“I got a 12 week fellowship/internship with the National Academies (FAQ), which pays $8,240 for the full period. I am now trying to figure out if I have to
a) pay taxes on this money? (I would guess yes)”---->I guess it depends;the taxability of your fellowship generally depends on the type of expenses that are paid with the benefits, and whether you receiving the benefits is a candidate for a degree(you are a candidate for a degree if you attend a primary or secondary school or are pursuing a degree at a college or university, or attend an accredited educational institution that is authorized to provide.).If you are a candidate for a degree, and your fellowship is used to pay qualified education expenses such as tuition and fees, books, supplies, and equipment, your benefits would generally be tax-free. But any part of a scholarship or fellowship that is payment for past, present, or future services could be subject to tax.(In general, because paid internships constitute employment, both interns and employers must take certain steps. Interns must report the income they receive on their state and federal income taxes.)

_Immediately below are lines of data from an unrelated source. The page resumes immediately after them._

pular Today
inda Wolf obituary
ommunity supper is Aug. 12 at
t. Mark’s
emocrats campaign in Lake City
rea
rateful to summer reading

“(b) if I can claim the temporary living expenses (second rent in DC (while keeping my normal place in a different state), local public transport to work, travel to DC, and 50% of per diem for DC) on Schedule C or Form 2106?”---->It also depends on the situation; as long as you are treated an an EE, you need to report it on Form 2106 and Sch A line 21, unreimbursed EE expenses, as a sort of EE; an intern is not an employee if the employer and the student understand that the student is not entitled to wages for the time spent in training;if the student is not necessarily entitled to a job at the conclusion of the training period or etc. As an non-EE, you need to claim expenses on Sch C of 1040;Sch C is only for self employer,i.e, an Independent contractor/subcontractor. Schedule C is for business expenses. I don't think it would apply at all to this case for you, a paid intern.

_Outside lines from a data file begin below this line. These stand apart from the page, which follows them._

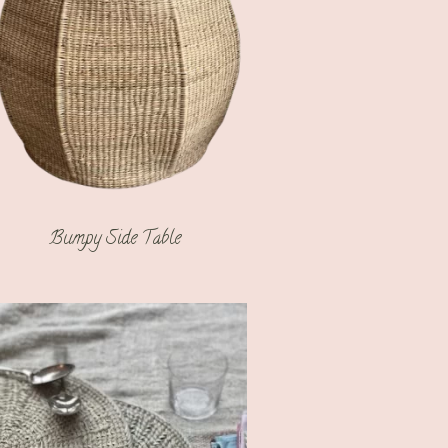
Bumpy Side Table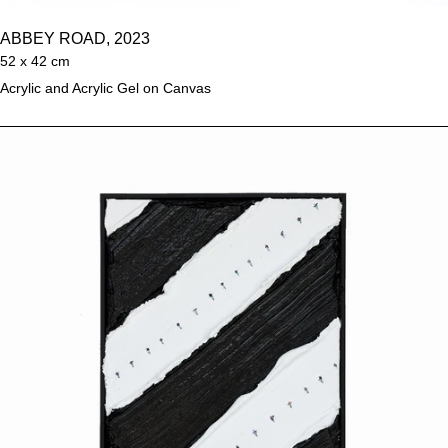
ABBEY ROAD, 2023
52 x 42 cm
Acrylic and Acrylic Gel on Canvas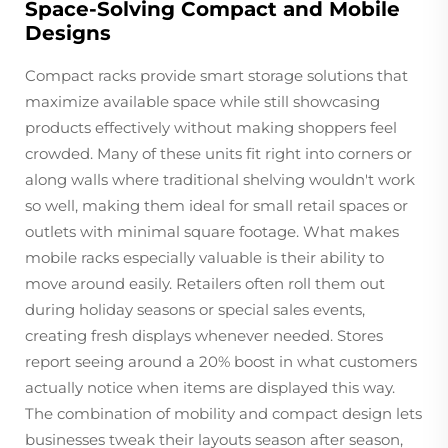
Space-Solving Compact and Mobile
Designs
Compact racks provide smart storage solutions that
maximize available space while still showcasing
products effectively without making shoppers feel
crowded. Many of these units fit right into corners or
along walls where traditional shelving wouldn't work
so well, making them ideal for small retail spaces or
outlets with minimal square footage. What makes
mobile racks especially valuable is their ability to
move around easily. Retailers often roll them out
during holiday seasons or special sales events,
creating fresh displays whenever needed. Stores
report seeing around a 20% boost in what customers
actually notice when items are displayed this way.
The combination of mobility and compact design lets
businesses tweak their layouts season after season,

“ And if yes, Schedule C or 2106, and how would I know?”---->As said above, you report your job related deductible expenses on Form 2106 as an EE while you need to report them on Sch C of 1040 as a self employer.However, Be very careful if you decide to do this. There are many factors you need to consider. A few are: where is your tax home in relation to this job, were you considered an employee (were you paid) ,how long was the internship, were you reimbursed for any expenses, do you claim yourself or do your parents claim you, etc. There are more facts to consider as well. Also, if you are able to claim any deduction, you will more than likely be claiming 'unreimbursed business expenses.' This means that in order to claim a deduction your expenses are first limited to 2% of your AGI (so in order to deduct you must go above and beyond this amount). Also, this would mean that you would be itemizing your deductions so you would be giving up your standard deduction of $5800 for 2011(if you are filing as single). Are your job expenses and other itemized deductions more than this as a student?

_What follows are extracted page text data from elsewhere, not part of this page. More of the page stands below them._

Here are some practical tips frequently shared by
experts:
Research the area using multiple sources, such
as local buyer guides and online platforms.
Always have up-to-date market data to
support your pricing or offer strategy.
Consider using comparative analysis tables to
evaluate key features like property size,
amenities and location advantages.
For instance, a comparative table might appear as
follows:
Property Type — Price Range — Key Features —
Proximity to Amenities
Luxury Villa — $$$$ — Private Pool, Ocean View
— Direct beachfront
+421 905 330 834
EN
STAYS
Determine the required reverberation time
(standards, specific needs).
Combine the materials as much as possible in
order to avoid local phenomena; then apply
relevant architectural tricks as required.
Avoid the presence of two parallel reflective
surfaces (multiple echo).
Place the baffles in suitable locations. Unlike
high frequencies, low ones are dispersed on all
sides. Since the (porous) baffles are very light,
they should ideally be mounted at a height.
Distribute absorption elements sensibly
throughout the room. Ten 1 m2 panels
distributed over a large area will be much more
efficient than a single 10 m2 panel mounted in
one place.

“(c) if I can claim part of the expenses (probably just the trip to DC) as education expenses?”---->No, I do not think so; qualified education expenses for purposes of tax-free scholarships/fellowships are expenses for tuition and fees required to enroll at or attend an eligible educational institution, and Course-related expenses, such as fees, books, supplies, and equipment that are required for the courses at the eligible educational institution. These items must be required of all students in your course of instruction.
“On the website they say that the program is not considered employment, but "a short-term (12-week) fellowship opportunity that offers hands-on training and education in science and technology policy". And the "Fellowship stipend/grant is intended to offset living expenses for the period and not intended as a way to earn money." So I can I claim it as business expense?”--->I guess UNLESSS you are treated as an EE, Form 2106 is NOT for you; then perhaps Sch C is for you to deduct business related living expenses on your return. If the internship income is listed in box 7, Non Employee Compensation, of the 1099 Misc, you should file it as self employment income on Sch SE as long as the amount on line 4 is $400 or exceeds $400. Use IRS form 1040 and attach Schedule C or Schedule C-EZ. Using those forms, you are allowed to deduct any business expenses related to making that income. Then enter your net income from Schedule on your 1040.
“ It would add up to more than the standard deduction (around $8100), so if that money counts as income it would be nice to deduct it again.”---->Correct as long as you file Form 2106; generally, you must decide whether to itemize deductions or to use the standard deduction. The standard deduction is a dollar amount that reduces the amount of income on which you are taxed. You should itemize deductions if your allowable itemized deductions are greater than your standard deduction. REMEMBER; as long as you file Sch C of 1040, you can’t include the amount( I mean your temporary living expenses) on your Sch A of 1040.